Habían pasado cinco años desde el día en que publicó una serie de reportajes sobre las estrecheces cotidianas de la población árabe en ese país del norte de África y decidió recorrer de nuevo las calles de Cabilia, el sur de Constantina y Argel, para ver si después de ese tiempo la situación había cambiado. En la primavera de 1939, cuando tenía 26 años y la tuberculosis ya era la enfermedad crónica que lo acompañaría hasta su muerte, había viajado durante diez días por esa zona con el objetivo de retratar la miseria de los habitantes. Argelia seguía siendo una colonia de Francia “abandonada por la administración de la metrópoli”, y el periodista quiso poner énfasis en las injusticias que muy pocos conocían. En las páginas del periódico Alger Républicain, Camus contó “con precisión, rigor, datos, análisis y una impecable técnica narrativa” la falta de escuelas, carreteras, comida y salarios dignos en un lugar “en el que el día a día transcurre, más bien, bajo un régimen de esclavitud”. En cada entrega de ese trabajo quedó manifiesta su intención de que Francia no desdeñara a ese pueblo y tomara las medidas necesarias para darle una emancipación intelectual, moral y financiera.
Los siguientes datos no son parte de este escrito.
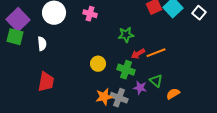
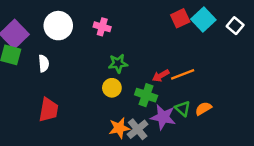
green star: (126, 35) -> (118, 63), moved
purple star: (140, 88) -> (163, 117), size x1.5
orange semicircle: (173, 94) -> (203, 109), moved
gray cross: (119, 98) -> (138, 129), turned 30

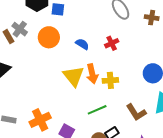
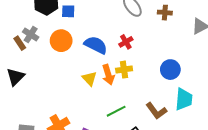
blue semicircle: (82, 44) -> (96, 45), size x1.6
yellow triangle: (74, 76) -> (89, 79), size x0.7
yellow cross: (110, 80) -> (124, 70), moved

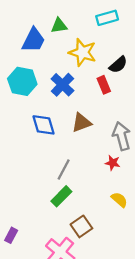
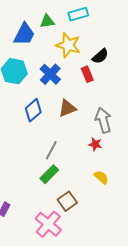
cyan rectangle: (107, 18) -> (78, 14), moved
blue diamond: (43, 125) -> (33, 110), turned 65

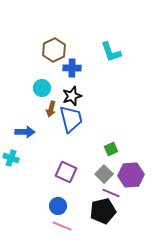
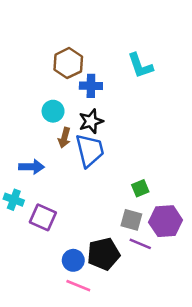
purple square: (66, 172) -> (43, 217), moved
gray square: (104, 174) -> (131, 220), turned -30
black pentagon: (103, 211) -> (104, 254), moved

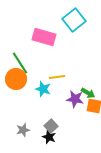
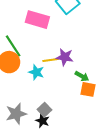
purple star: (75, 99) -> (65, 57), moved
gray star: (23, 130) -> (16, 114), size x1.5

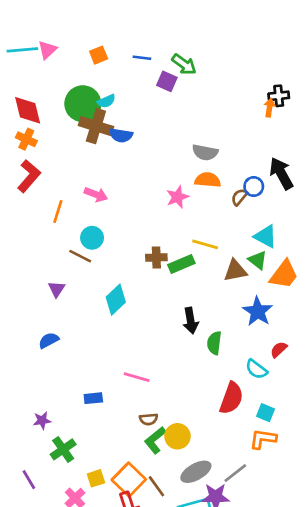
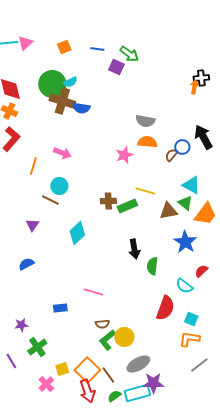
gray line: (235, 473) -> (199, 365), moved
purple line: (29, 480) -> (11, 361), moved

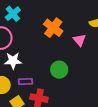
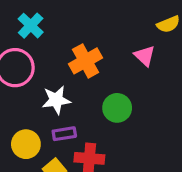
orange cross: (53, 28) -> (86, 61), moved, turned 30
white star: (13, 61) -> (56, 100), moved

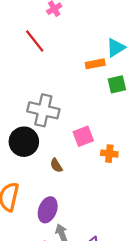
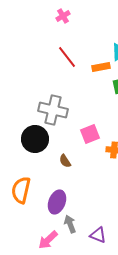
red line: (35, 41) -> (67, 57), moved

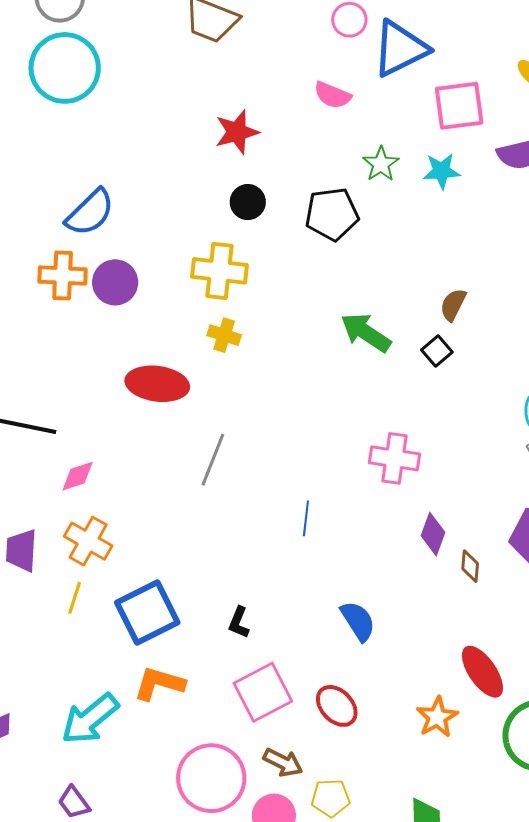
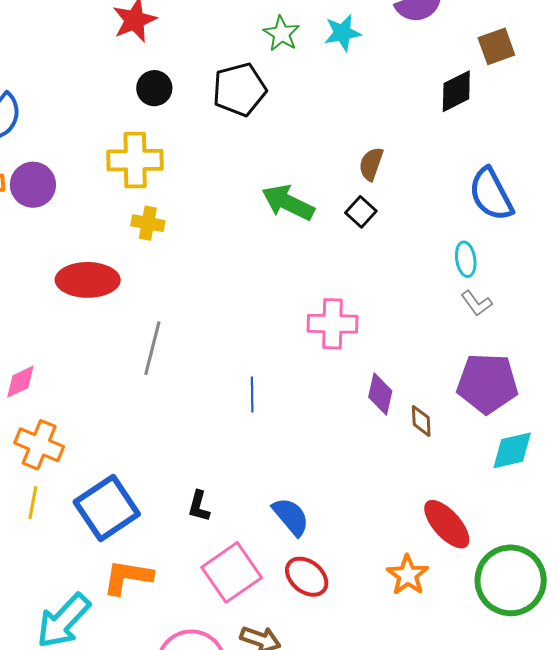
blue semicircle: (358, 621) -> (291, 517), moved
Un lustro después, lejos de mejorar, todo había empeorado. El escritor, que para entonces ya había publicado El extranjero y El mito de Sísifo en la prestigiada editorial Gallimard, se encontró además con el aumento de las protestas contra la colonización francesa, muchas de ellas reprimidas con violencia. En esa ocasión no recurrió al reportaje para abordar el tema sino a los artículos, el género que lo consolidó como un intelectual comprometido que pretendía influir en la vida pública a través de la prensa. Gracias a esos textos, publicados en el diario Combat, consiguió sensibilizar a sus lectores sobre la situación que imperaba en esa región, pero nada cambió. ¿Para qué Camus seguía haciendo periodismo? “Para defender la libertad, la dignidad humana, la justicia, la verdad, el progreso y, de paso, para pulir su estilo literario”, dice María Santos–Sainz, autora de Albert Camus, periodista, recién editado en España por Libros.com, una editorial independiente que publica cada uno de sus libros después de hacer una campaña de crowdfunding.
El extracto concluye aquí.